Today, however, we are witnessing a profound reconfiguration of what models are and what they do. Digital twins, large language models (LLMs), real-time dashboards and generative simulations no longer merely represent reality from a distance but increasingly intervene within it. A digital twin of a city no longer simply forecasts flood risks but automatically adjusts water infrastructure; a mobility dashboard not only visualizes congestion but redirects flows as they emerge; an LLM no longer summarizes expertise but drafts policy texts that circulate and persuade.

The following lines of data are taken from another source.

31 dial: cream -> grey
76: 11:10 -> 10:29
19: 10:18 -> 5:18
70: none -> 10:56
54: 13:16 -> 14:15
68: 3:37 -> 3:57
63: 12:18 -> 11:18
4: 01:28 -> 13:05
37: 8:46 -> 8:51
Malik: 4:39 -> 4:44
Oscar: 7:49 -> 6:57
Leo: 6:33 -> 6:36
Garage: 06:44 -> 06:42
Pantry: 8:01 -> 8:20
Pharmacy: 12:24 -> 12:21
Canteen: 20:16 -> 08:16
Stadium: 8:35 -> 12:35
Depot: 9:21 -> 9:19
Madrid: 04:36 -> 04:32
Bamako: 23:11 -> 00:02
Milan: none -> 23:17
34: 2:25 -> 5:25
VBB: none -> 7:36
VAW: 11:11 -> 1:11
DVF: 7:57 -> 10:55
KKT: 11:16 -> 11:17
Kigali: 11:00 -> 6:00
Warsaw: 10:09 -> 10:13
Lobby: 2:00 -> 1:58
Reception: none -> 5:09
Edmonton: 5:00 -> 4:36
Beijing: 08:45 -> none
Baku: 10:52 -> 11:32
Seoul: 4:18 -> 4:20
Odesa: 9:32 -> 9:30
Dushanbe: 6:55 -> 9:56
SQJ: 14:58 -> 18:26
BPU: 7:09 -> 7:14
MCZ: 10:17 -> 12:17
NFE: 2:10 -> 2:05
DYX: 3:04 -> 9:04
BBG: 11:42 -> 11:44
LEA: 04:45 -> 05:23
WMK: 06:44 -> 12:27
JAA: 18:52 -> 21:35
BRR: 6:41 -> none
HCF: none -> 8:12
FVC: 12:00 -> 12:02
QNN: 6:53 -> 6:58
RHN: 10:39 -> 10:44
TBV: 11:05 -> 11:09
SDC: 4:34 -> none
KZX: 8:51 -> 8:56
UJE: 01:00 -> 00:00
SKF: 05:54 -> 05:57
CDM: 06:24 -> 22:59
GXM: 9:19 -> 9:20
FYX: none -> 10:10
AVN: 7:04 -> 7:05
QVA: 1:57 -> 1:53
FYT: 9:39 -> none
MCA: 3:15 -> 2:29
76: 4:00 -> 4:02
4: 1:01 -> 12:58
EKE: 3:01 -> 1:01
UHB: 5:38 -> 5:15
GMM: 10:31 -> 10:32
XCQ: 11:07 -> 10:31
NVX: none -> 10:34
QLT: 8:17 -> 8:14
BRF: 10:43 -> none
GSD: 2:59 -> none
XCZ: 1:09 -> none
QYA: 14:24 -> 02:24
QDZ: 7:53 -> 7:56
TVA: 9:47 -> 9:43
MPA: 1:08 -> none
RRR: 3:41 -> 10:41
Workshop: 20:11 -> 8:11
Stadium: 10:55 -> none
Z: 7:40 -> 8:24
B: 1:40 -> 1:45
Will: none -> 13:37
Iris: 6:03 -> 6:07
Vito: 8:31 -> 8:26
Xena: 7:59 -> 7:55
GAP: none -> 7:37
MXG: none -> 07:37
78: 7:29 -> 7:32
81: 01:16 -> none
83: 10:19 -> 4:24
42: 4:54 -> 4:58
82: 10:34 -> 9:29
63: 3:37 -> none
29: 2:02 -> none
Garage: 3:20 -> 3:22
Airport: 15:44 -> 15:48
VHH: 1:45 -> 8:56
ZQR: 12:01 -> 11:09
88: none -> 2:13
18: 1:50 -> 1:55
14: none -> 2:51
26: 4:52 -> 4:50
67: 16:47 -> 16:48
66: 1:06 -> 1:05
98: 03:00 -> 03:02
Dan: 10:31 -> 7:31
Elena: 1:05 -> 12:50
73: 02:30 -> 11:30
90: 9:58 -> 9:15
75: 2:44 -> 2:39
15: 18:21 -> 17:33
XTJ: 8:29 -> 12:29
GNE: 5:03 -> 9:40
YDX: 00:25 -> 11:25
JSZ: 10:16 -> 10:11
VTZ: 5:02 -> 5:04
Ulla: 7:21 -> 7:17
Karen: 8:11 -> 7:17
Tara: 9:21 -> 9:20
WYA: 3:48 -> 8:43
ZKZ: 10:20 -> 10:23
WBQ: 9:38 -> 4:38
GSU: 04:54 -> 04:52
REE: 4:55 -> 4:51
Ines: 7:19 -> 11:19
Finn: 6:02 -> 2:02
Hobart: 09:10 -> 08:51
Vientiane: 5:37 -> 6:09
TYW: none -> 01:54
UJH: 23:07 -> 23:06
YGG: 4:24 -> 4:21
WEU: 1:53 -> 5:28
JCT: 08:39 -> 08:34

Models, once instruments of knowledge, are becoming sociotechnical actors in their own right, devices that both describe and perform the worlds they claim to represent (Latour 1987; Suchman 2007).

This shift from predictive and prescriptive, to automated and generative marks a new stage in the politics of modeling. Forecasts that once invited reflection now execute interventions. Promises of efficiency and resilience coexist with risks of bias, opacity, and the erosion of judgment. Dashboards promise transparency even as they delimit what counts as knowledge, concealing the infrastructures of data, computation, and labor that sustain their authority (MacKenzie 2021).

We situate these developments within a wider landscape of technologies of future-making, including scenario planning, foresight and road mapping, which do more than represent. They configure imaginaries, orient decisions and redistribute authority. Futures, in this view, are not merely described but actively constituted.